• About this task
Going through the material below, output exactly the lines from the one containing "noc do lodówki." through the one containing "Ketika peringkat awal,banjir melanda pada 27", and no pictures.

=-=-=

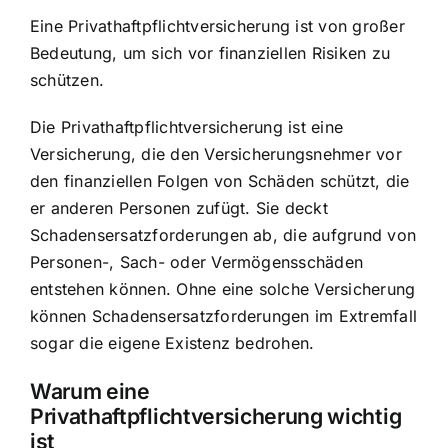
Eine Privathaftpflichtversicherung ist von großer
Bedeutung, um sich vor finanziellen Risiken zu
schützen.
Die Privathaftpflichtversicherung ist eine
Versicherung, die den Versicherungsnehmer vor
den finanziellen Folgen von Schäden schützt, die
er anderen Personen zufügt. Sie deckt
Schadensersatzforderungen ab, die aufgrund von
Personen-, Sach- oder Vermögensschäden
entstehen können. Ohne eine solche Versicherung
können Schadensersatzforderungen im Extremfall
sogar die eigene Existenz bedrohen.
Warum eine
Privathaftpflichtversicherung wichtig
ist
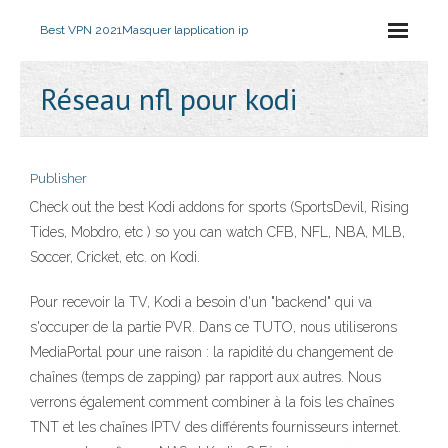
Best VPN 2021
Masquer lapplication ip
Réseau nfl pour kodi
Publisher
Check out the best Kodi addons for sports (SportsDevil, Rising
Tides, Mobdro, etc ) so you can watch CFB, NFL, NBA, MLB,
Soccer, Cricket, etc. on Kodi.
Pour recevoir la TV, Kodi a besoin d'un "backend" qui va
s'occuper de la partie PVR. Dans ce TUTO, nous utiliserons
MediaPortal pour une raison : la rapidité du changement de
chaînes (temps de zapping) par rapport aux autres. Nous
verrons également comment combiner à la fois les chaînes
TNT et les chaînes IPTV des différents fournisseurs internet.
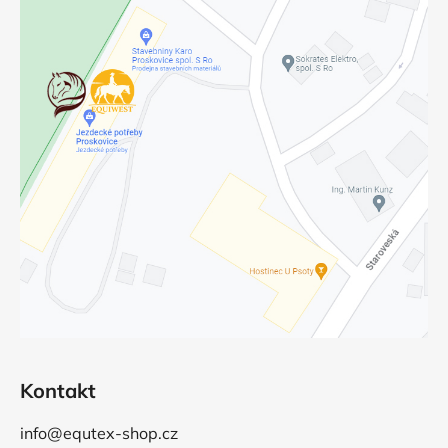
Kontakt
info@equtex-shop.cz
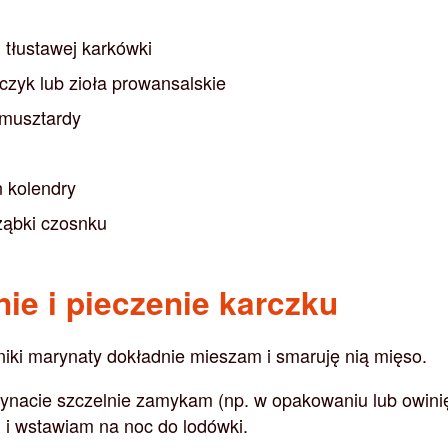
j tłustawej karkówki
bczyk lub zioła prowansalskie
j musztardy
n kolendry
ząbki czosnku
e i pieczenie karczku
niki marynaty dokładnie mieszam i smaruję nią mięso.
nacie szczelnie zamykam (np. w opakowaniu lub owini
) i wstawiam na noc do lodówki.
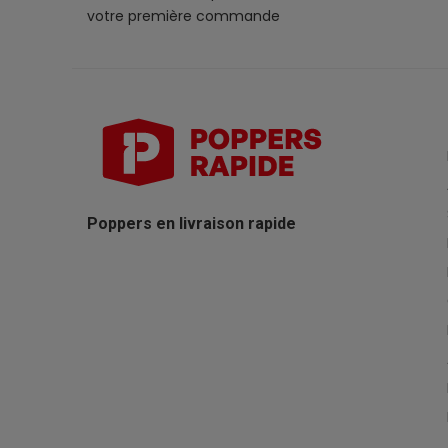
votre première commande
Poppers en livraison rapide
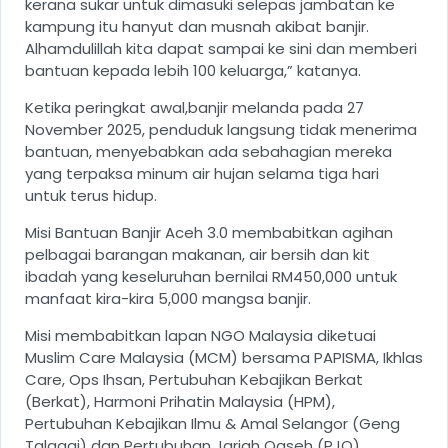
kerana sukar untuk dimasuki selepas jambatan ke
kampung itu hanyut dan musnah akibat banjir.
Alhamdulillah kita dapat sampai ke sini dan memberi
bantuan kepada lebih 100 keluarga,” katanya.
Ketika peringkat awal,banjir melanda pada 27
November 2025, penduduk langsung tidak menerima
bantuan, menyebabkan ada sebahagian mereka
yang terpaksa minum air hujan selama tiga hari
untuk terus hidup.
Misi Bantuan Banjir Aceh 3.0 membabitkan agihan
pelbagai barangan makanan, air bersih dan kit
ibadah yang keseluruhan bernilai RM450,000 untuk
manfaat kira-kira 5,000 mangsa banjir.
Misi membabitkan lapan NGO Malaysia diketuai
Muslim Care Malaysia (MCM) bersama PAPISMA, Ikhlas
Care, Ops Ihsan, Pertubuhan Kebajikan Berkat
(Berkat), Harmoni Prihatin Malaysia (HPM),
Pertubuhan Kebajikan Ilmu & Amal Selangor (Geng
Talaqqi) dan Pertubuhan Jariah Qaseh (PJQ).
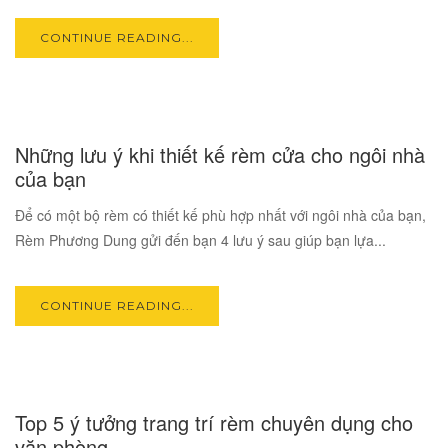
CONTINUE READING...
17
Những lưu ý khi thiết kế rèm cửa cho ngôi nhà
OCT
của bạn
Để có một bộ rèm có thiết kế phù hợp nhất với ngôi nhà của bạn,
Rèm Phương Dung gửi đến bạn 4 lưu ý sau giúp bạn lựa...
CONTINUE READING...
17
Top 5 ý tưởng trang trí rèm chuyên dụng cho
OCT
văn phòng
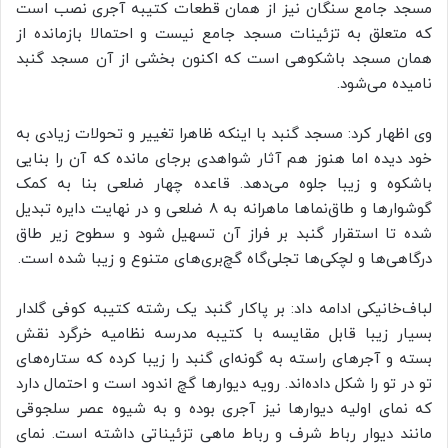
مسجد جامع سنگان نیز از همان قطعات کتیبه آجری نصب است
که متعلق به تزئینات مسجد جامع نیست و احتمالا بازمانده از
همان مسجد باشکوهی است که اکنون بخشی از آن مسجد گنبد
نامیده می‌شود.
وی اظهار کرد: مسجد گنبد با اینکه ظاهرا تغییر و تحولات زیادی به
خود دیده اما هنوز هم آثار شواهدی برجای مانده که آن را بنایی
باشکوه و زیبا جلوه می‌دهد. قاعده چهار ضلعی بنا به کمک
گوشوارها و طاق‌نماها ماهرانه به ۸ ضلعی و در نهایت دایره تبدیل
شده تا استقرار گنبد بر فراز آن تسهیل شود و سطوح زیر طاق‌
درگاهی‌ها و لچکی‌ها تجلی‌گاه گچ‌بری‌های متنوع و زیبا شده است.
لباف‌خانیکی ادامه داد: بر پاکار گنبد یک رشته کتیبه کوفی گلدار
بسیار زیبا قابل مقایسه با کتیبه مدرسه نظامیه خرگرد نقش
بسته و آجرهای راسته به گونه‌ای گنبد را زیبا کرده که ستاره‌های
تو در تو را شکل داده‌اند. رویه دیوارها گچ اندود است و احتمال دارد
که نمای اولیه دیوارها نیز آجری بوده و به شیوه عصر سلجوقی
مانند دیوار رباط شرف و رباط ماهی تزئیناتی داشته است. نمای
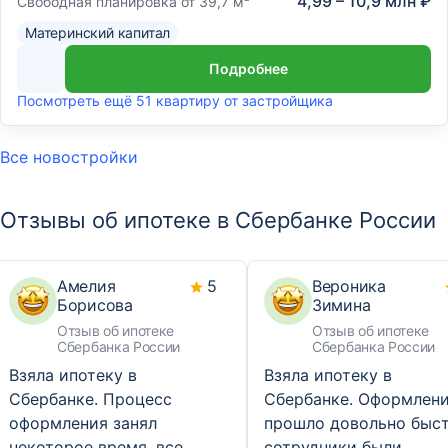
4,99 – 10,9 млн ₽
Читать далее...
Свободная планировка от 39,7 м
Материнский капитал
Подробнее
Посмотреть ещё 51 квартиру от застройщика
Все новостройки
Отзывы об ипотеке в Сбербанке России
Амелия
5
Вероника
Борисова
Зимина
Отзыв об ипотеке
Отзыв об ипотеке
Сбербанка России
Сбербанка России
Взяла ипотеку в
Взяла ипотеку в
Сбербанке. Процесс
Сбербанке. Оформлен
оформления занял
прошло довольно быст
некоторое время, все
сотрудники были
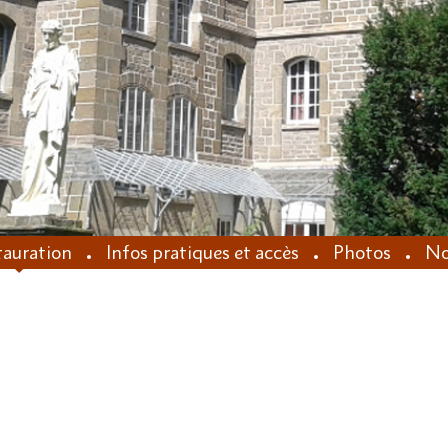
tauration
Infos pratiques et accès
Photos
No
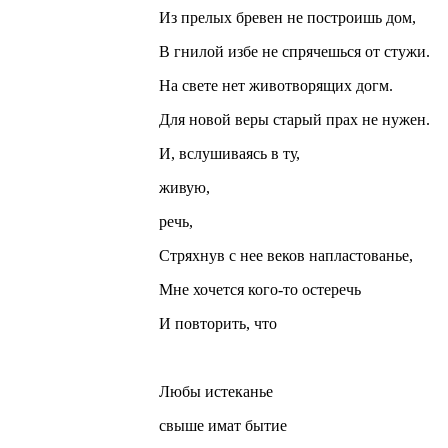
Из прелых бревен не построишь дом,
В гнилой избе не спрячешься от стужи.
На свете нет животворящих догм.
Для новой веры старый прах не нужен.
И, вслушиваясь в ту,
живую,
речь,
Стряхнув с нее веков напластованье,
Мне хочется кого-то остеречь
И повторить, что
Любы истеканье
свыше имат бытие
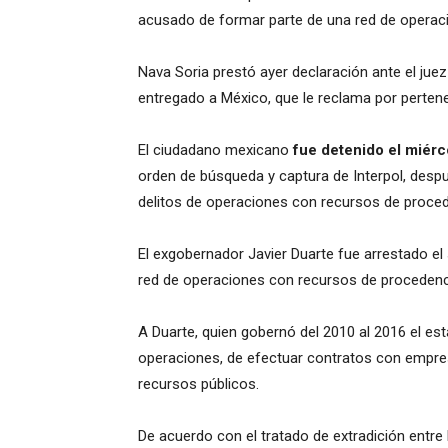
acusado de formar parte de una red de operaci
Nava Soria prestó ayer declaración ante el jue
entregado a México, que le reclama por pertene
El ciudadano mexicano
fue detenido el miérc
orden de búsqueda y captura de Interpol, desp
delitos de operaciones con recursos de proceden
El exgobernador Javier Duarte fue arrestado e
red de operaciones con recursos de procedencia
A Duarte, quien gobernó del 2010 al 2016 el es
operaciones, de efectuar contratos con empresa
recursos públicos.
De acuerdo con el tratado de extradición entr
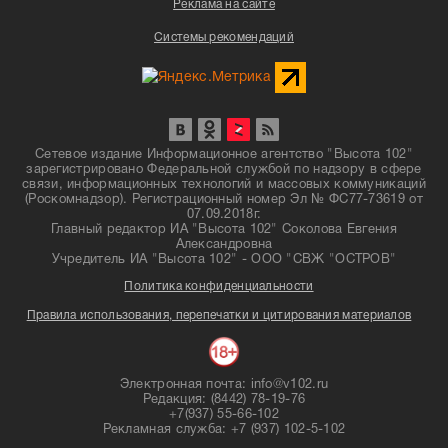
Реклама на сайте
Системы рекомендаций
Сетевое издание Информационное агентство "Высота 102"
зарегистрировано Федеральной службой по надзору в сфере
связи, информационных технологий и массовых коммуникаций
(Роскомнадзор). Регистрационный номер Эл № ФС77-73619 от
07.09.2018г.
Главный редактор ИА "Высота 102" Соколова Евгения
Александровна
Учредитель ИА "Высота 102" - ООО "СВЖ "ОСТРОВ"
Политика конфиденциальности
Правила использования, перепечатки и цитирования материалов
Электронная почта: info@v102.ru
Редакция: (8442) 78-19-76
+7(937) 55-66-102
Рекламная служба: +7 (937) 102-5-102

=-=-=

• Response to the exercise
) i wstawiam na noc do lodówki.
votre première commande
Poppers en livraison rapide
kerana sukar untuk dimasuki selepas jambatan ke
kampung itu hanyut dan musnah akibat banjir.
Alhamdulillah kita dapat sampai ke sini dan memberi
bantuan kepada lebih 100 keluarga,” katanya.
Ketika peringkat awal,banjir melanda pada 27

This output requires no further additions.